Ingwersen v. Barry

118 Cal. 342 | Cal. | 1897

VAN FLEET, J.

The evidence shows without conflict that the structure which the complaint denominates a fence, and which it is sought to have abated as a 'nuisance, was erected and stands wholly upon the lot of defendant. In view of that fact, the question much controverted by counsel, whether the evidence sustains the implied finding of the jury that the structure is a fence, is wholly immaterial to the rights of the parties. Whether it was shown to be a fence, or, as contended by defendant, a building erected and used for domestic purposes, the plaintiff established no right to have it abated. The theory upon which plaintiff bases his claim that the structure is a nui-*343sauce is that it was unlawfully constructed in violation of an act of the legislature passed March 9, 1885, “regulating the height of division fences and partition walls in cities and towns” (Stat. 1885, p. 45), and that it interferes with the comfortable enjoyment of his property by obstructing the access of light and air to the building on his abutting premises.

But, assuming that the structure was properly found to be a fence, it is not within the inhibition of that statute.
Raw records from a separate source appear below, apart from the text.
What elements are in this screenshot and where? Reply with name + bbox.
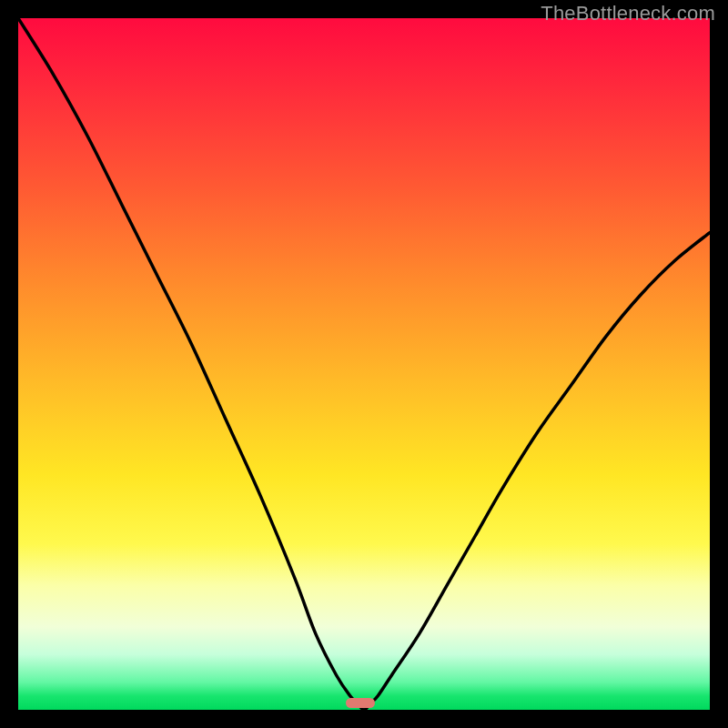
plot-area [18, 18, 710, 710]
curve-svg [18, 18, 710, 710]
watermark-text: TheBottleneck.com [541, 2, 715, 25]
optimum-marker [346, 698, 375, 708]
bottleneck-curve [18, 18, 710, 710]
chart-frame: TheBottleneck.com [0, 0, 728, 728]
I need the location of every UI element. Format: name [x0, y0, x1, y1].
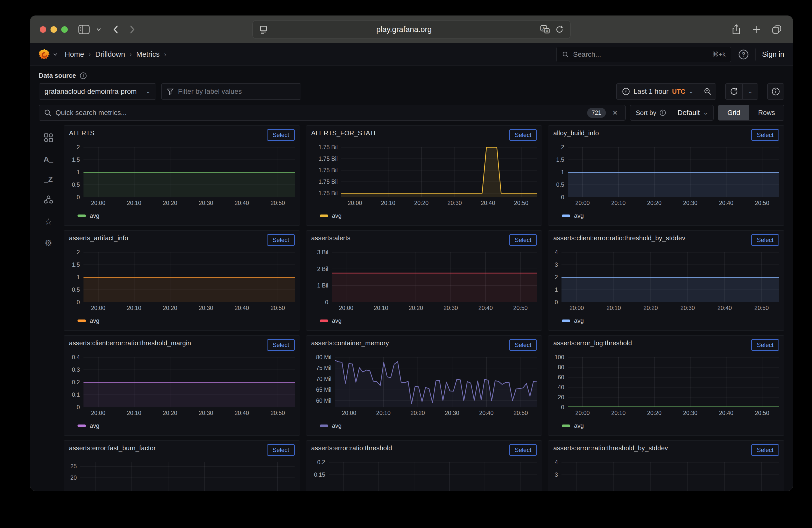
search-icon: [562, 51, 569, 58]
org-switcher-chevron-icon[interactable]: [53, 53, 57, 56]
plot-area: [84, 147, 295, 197]
info-icon[interactable]: [659, 109, 666, 116]
x-tick-label: 20:10: [611, 410, 626, 416]
select-button[interactable]: Select: [267, 234, 295, 246]
panel-legend[interactable]: avg: [562, 422, 779, 429]
select-button[interactable]: Select: [509, 444, 537, 456]
reload-icon[interactable]: [555, 25, 564, 34]
select-button[interactable]: Select: [751, 444, 779, 456]
panel-chart[interactable]: 21.510.50: [69, 147, 295, 197]
y-tick-label: 0.2: [317, 459, 325, 466]
panel-title: alloy_build_info: [553, 129, 599, 137]
forward-button[interactable]: [129, 25, 135, 34]
global-search-input[interactable]: Search... ⌘+k: [556, 47, 731, 62]
share-icon[interactable]: [732, 24, 741, 35]
panel-legend[interactable]: avg: [562, 317, 779, 324]
x-tick-label: 20:20: [414, 200, 429, 206]
sort-by-label: Sort by: [636, 109, 656, 117]
panel-legend[interactable]: avg: [562, 212, 779, 219]
select-button[interactable]: Select: [267, 129, 295, 141]
label-filter-input[interactable]: Filter by label values: [161, 84, 301, 100]
browser-titlebar: play.grafana.org A a: [30, 16, 793, 43]
y-tick-label: 1: [77, 274, 80, 281]
refresh-interval-dropdown[interactable]: ⌄: [742, 84, 758, 99]
panel-chart[interactable]: 1.75 Bil1.75 Bil1.75 Bil1.75 Bil1.75 Bil: [311, 147, 537, 197]
time-range-button[interactable]: Last 1 hour UTC ⌄: [617, 84, 699, 99]
select-button[interactable]: Select: [509, 129, 537, 141]
select-button[interactable]: Select: [751, 339, 779, 351]
select-button[interactable]: Select: [509, 234, 537, 246]
x-tick-label: 20:00: [339, 305, 353, 311]
view-rows-option[interactable]: Rows: [749, 105, 784, 120]
panel-legend[interactable]: avg: [77, 422, 295, 429]
info-icon[interactable]: [79, 72, 87, 79]
view-grid-option[interactable]: Grid: [718, 105, 749, 120]
panel-legend[interactable]: avg: [320, 422, 537, 429]
panel-chart[interactable]: 3 Bil2 Bil1 Bil0: [311, 252, 537, 302]
panel-chart[interactable]: 43210: [553, 252, 779, 302]
sidebar-chevron-icon[interactable]: [96, 28, 101, 31]
group-icon[interactable]: [44, 195, 53, 205]
panel-info-button[interactable]: [767, 84, 784, 100]
address-bar[interactable]: play.grafana.org A a: [252, 20, 570, 39]
panel-chart[interactable]: 43: [553, 462, 779, 491]
panel-chart[interactable]: 21.510.50: [553, 147, 779, 197]
grafana-logo[interactable]: [39, 48, 51, 61]
settings-gear-icon[interactable]: ⚙: [44, 238, 52, 248]
sort-select[interactable]: Default ⌄: [672, 105, 713, 120]
bookmarks-star-icon[interactable]: ☆: [44, 217, 52, 226]
metric-panel: alloy_build_info Select 21.510.50 20:002…: [548, 126, 784, 225]
back-button[interactable]: [113, 25, 119, 34]
panel-chart[interactable]: 80 Mil75 Mil70 Mil65 Mil60 Mil: [311, 357, 537, 407]
breadcrumb-drilldown[interactable]: Drilldown: [95, 50, 125, 59]
panel-legend[interactable]: avg: [320, 212, 537, 219]
sign-in-button[interactable]: Sign in: [762, 50, 784, 59]
clear-search-icon[interactable]: ✕: [612, 109, 618, 117]
plot-area: [329, 462, 537, 491]
data-source-select[interactable]: grafanacloud-demoinfra-prom ⌄: [39, 84, 156, 100]
x-tick-label: 20:50: [754, 305, 769, 311]
breadcrumb-metrics[interactable]: Metrics: [136, 50, 160, 59]
prefix-filter-icon[interactable]: A_: [44, 155, 53, 163]
zoom-window-button[interactable]: [61, 26, 68, 33]
new-tab-icon[interactable]: [752, 25, 761, 34]
panel-chart[interactable]: 0.20.15: [311, 462, 537, 491]
y-tick-label: 80: [558, 364, 564, 371]
panel-chart[interactable]: 100806040200: [553, 357, 779, 407]
sidebar-toggle-icon[interactable]: [78, 25, 90, 34]
x-axis: 20:0020:1020:2020:3020:4020:50: [84, 305, 295, 313]
plot-area: [562, 252, 779, 302]
panel-chart[interactable]: 21.510.50: [69, 252, 295, 302]
minimize-window-button[interactable]: [50, 26, 57, 33]
breadcrumb-separator: ›: [130, 50, 132, 58]
select-button[interactable]: Select: [751, 234, 779, 246]
quick-search-input[interactable]: Quick search metrics... 721 ✕: [39, 105, 625, 120]
refresh-button[interactable]: [725, 84, 742, 99]
y-tick-label: 100: [554, 354, 564, 361]
select-button[interactable]: Select: [751, 129, 779, 141]
panel-legend[interactable]: avg: [77, 212, 295, 219]
select-button[interactable]: Select: [267, 339, 295, 351]
select-button[interactable]: Select: [267, 444, 295, 456]
zoom-out-icon: [704, 88, 712, 96]
close-window-button[interactable]: [40, 26, 46, 33]
x-tick-label: 20:30: [199, 305, 213, 311]
metric-panel: ALERTS Select 21.510.50 20:0020:1020:202…: [64, 126, 300, 225]
all-metrics-icon[interactable]: [44, 133, 53, 144]
suffix-filter-icon[interactable]: _Z: [44, 175, 53, 184]
tab-overview-icon[interactable]: [772, 25, 782, 34]
panel-legend[interactable]: avg: [77, 317, 295, 324]
panel-chart[interactable]: 2520: [69, 462, 295, 491]
metric-panel: asserts:container_memory Select 80 Mil75…: [306, 336, 542, 436]
zoom-out-time-button[interactable]: [699, 84, 716, 99]
panel-chart[interactable]: 0.40.30.20.10: [69, 357, 295, 407]
select-button[interactable]: Select: [509, 339, 537, 351]
translate-icon[interactable]: A a: [540, 25, 550, 34]
x-tick-label: 20:10: [127, 305, 142, 311]
breadcrumb-home[interactable]: Home: [65, 50, 84, 59]
reader-view-icon[interactable]: [259, 25, 268, 34]
help-icon[interactable]: ?: [738, 49, 749, 60]
panel-legend[interactable]: avg: [320, 317, 537, 324]
y-tick-label: 1.75 Bil: [319, 156, 338, 162]
x-tick-label: 20:00: [569, 305, 584, 311]
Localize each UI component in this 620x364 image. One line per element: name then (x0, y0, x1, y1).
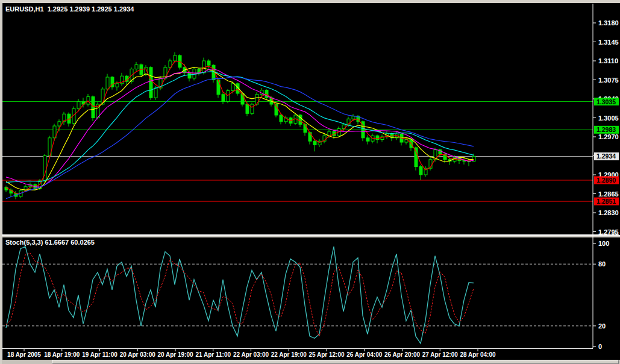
candle (381, 134, 384, 142)
time-axis-label: 27 Apr 12:00 (422, 351, 459, 358)
time-axis-label: 26 Apr 20:00 (384, 351, 421, 358)
price-tick-label: 1.3180 (598, 19, 619, 27)
candle (251, 102, 254, 115)
time-axis-label: 19 Apr 11:00 (82, 351, 117, 358)
indicator-label: Stoch(5,3,3) 61.6667 60.0265 (5, 239, 95, 246)
candle-body (280, 115, 283, 122)
chart-window: 1.31801.31451.31101.30751.30401.30051.29… (0, 0, 620, 364)
time-scale[interactable]: 18 Apr 200518 Apr 19:0019 Apr 11:0020 Ap… (7, 349, 496, 358)
candle (313, 139, 316, 152)
candle (424, 166, 427, 177)
price-tick-label: 1.2865 (598, 190, 619, 198)
time-axis-label: 25 Apr 12:00 (308, 351, 345, 358)
candle-body (313, 141, 316, 145)
price-tick-label: 1.2830 (598, 209, 619, 216)
candle-body (149, 67, 152, 98)
time-axis-label: 20 Apr 03:00 (120, 351, 156, 358)
candle (63, 112, 66, 125)
candle-body (352, 116, 355, 119)
price-tick-label: 1.3145 (598, 39, 619, 46)
price-tick-label: 1.2970 (598, 133, 619, 140)
candle (429, 157, 432, 171)
horizontal-scrollbar[interactable] (2, 360, 620, 364)
candle (284, 116, 287, 124)
candle-body (255, 95, 258, 104)
ma-slower-line (6, 72, 474, 183)
ma-medium-line (6, 67, 474, 190)
candle-body (106, 77, 109, 89)
time-axis-label: 18 Apr 2005 (7, 351, 41, 358)
candle (212, 64, 215, 83)
candle (318, 139, 321, 148)
price-tick-label: 1.3075 (598, 77, 619, 84)
price-label-box-text: 1.2983 (597, 126, 616, 133)
candle (111, 76, 114, 90)
stoch-main-line (6, 246, 474, 344)
time-axis-label: 22 Apr 19:00 (271, 351, 307, 358)
candle (121, 73, 124, 86)
candle-body (217, 80, 220, 95)
indicator-scale[interactable]: 10080200 (593, 240, 609, 350)
indicator-pane[interactable] (2, 246, 593, 344)
candle (92, 96, 95, 121)
main-chart-pane[interactable] (2, 52, 593, 202)
candle (222, 92, 225, 104)
candle-body (308, 133, 312, 141)
candle-body (116, 84, 119, 87)
candle-body (227, 91, 230, 102)
candle (419, 165, 422, 180)
time-axis-label: 21 Apr 11:00 (195, 351, 231, 358)
candle (400, 133, 403, 146)
candle-body (419, 167, 422, 175)
indicator-tick-label: 100 (598, 240, 609, 247)
time-axis-label: 28 Apr 04:00 (460, 351, 496, 358)
candle-body (304, 124, 307, 133)
time-axis-label: 26 Apr 04:00 (346, 351, 383, 358)
price-label-box-text: 1.2851 (597, 198, 616, 205)
candle-body (328, 131, 331, 136)
candle (140, 64, 143, 78)
candle-body (58, 122, 61, 126)
candle (135, 62, 138, 72)
candle-body (174, 55, 177, 61)
chart-canvas[interactable]: 1.31801.31451.31101.30751.30401.30051.29… (0, 0, 620, 364)
candle (227, 89, 230, 103)
candle-body (87, 96, 90, 104)
candle-body (145, 67, 148, 75)
ma-fast-line (6, 61, 474, 193)
candle-body (135, 64, 138, 69)
price-label-box-text: 1.3035 (597, 98, 616, 105)
indicator-tick-label: 80 (598, 260, 606, 268)
price-scale[interactable]: 1.31801.31451.31101.30751.30401.30051.29… (593, 19, 619, 236)
scrollbar-thumb[interactable] (52, 360, 619, 364)
chart-title: EURUSD,H1 1.2925 1.2939 1.2925 1.2934 (5, 5, 134, 13)
candle (48, 136, 51, 158)
candle (5, 186, 8, 192)
time-axis-label: 20 Apr 19:00 (157, 351, 193, 358)
candle (43, 154, 46, 183)
candle-body (231, 84, 234, 91)
candle-body (92, 96, 95, 118)
candle (149, 66, 152, 100)
candle (366, 135, 369, 144)
candle (87, 94, 90, 107)
candle-body (222, 95, 225, 102)
candle-body (246, 104, 249, 113)
candle-body (154, 88, 157, 98)
time-axis-label: 22 Apr 03:00 (233, 351, 269, 358)
candle-body (366, 138, 369, 141)
indicator-tick-label: 0 (598, 343, 602, 350)
candle-body (251, 104, 254, 113)
ma-slow-line (6, 69, 474, 187)
price-tick-label: 1.2795 (598, 228, 619, 236)
price-label-box-text: 1.2890 (597, 177, 616, 184)
indicator-tick-label: 20 (598, 322, 606, 330)
candle (289, 117, 292, 126)
time-axis-label: 18 Apr 19:00 (44, 351, 80, 358)
price-label-box-text: 1.2934 (597, 152, 616, 160)
candle-body (188, 73, 191, 78)
price-tick-label: 1.3005 (598, 115, 619, 122)
candle (323, 134, 326, 143)
candle-body (207, 61, 210, 65)
candle (275, 103, 278, 117)
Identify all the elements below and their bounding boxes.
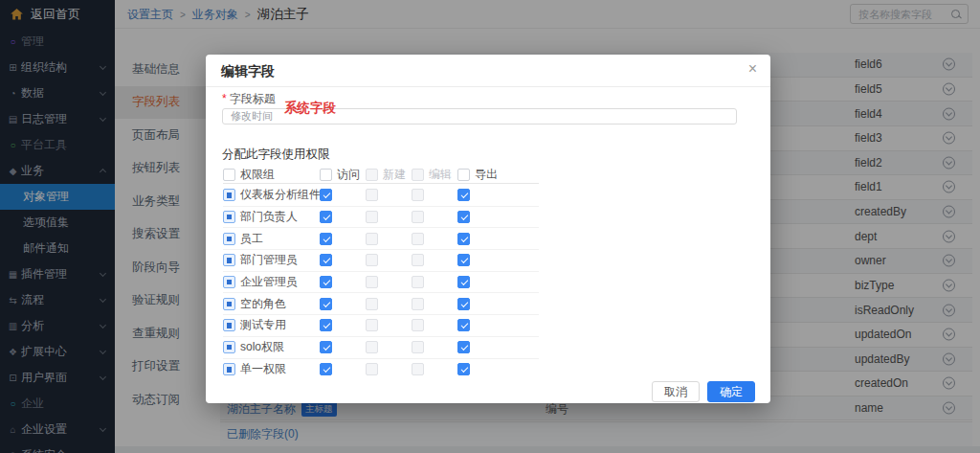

In the quite recent case of Western Granite etc. Co. v. Knickerbocker, 103 Cal. 111, it was held by this court, speaking through Mr. Justice Temple (then commissioner), that that act must be construed as referring only to fences or walls resting upon the division line between adjoining proprietors; that the English doctrine of “ancient lights” does not obtain in this country, and that it was not competent for the legislature to vest in an adjoining proprietor the right to prevent his neighbor from building upon his own land such structure as he may see fit, provided it is not a nuisance; and that it is not a nuisance, merely because it obstructs the passage of light and air to the building of the adjoining owner. TJnder the principles there announced, which are firmly established by the courts of the United States, and to which we adhere, the plaintiff made no ease entitling him to recover.

The judgment and order are reversed.

Garoutte, J., and Harrison, J., concurred.